▸ **REQUIREMENT**: Return each line of the data below exactly, omitting any pictures.
━━━━━ THE DATA ━━━━━
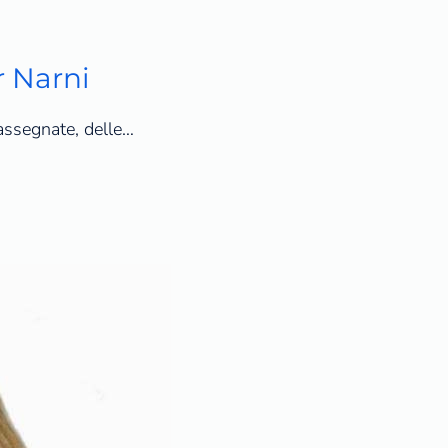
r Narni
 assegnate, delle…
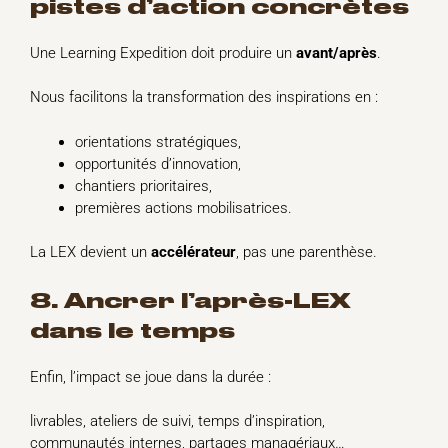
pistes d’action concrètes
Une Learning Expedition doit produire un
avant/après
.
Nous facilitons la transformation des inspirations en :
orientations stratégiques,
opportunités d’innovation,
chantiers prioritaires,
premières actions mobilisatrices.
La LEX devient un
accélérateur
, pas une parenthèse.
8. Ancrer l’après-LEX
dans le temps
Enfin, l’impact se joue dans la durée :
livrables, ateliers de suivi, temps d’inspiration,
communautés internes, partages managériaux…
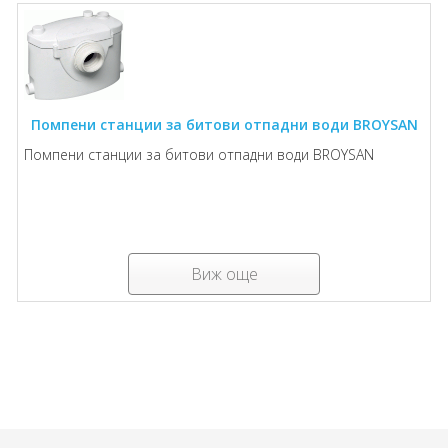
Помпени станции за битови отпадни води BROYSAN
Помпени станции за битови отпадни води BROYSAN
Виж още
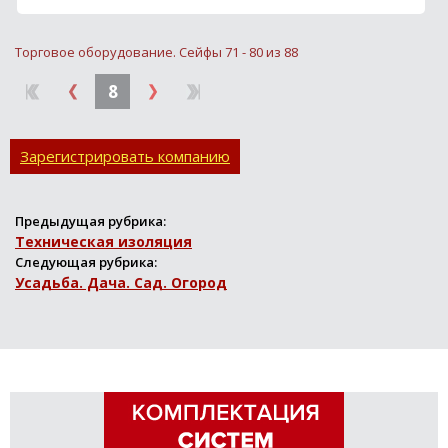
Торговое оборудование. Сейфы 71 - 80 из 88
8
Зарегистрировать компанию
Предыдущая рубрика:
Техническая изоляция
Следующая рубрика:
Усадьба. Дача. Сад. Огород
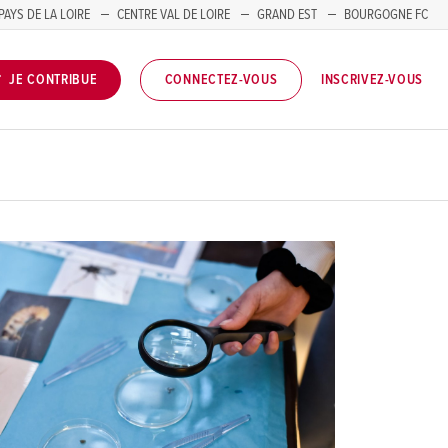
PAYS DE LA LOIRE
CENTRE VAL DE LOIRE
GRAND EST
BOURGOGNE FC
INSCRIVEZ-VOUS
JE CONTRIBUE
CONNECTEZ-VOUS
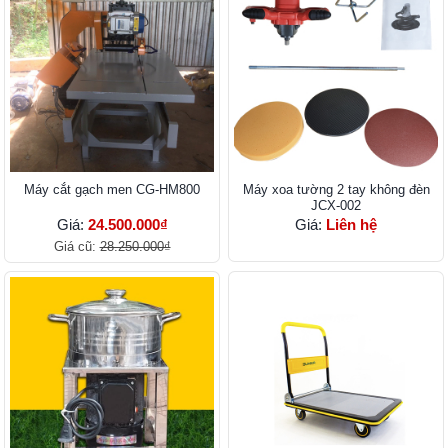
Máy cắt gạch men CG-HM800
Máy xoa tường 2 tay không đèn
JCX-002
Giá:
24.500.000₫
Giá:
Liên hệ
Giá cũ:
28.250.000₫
━━━━━
▸ **RESULT OF THE EXERCISE**:
r Narni
 assegnate, delle…
pistes d’action concrètes
Une Learning Expedition doit produire un
avant/après
.
Nous facilitons la transformation des inspirations en :
orientations stratégiques,
opportunités d’innovation,
chantiers prioritaires,
premières actions mobilisatrices.
La LEX devient un
accélérateur
, pas une parenthèse.
8. Ancrer l’après-LEX
dans le temps
Enfin, l’impact se joue dans la durée :
livrables, ateliers de suivi, temps d’inspiration,
communautés internes, partages managériaux…
Помпени станции за битови отпадни води BROYSAN
Помпени станции за битови отпадни води BROYSAN
Виж още
Торговое оборудование. Сейфы 71 - 80 из 88
8
Зарегистрировать компанию
Предыдущая рубрика:
Техническая изоляция
Следующая рубрика:
Усадьба. Дача. Сад. Огород
PAYS DE LA LOIRE
CENTRE VAL DE LOIRE
GRAND EST
BOURGOGNE FC
INSCRIVEZ-VOUS
JE CONTRIBUE
CONNECTEZ-VOUS
Máy cắt gạch men CG-HM800
Máy xoa tường 2 tay không đèn
JCX-002
Giá:
24.500.000₫
Giá:
Liên hệ
Giá cũ:
28.250.000₫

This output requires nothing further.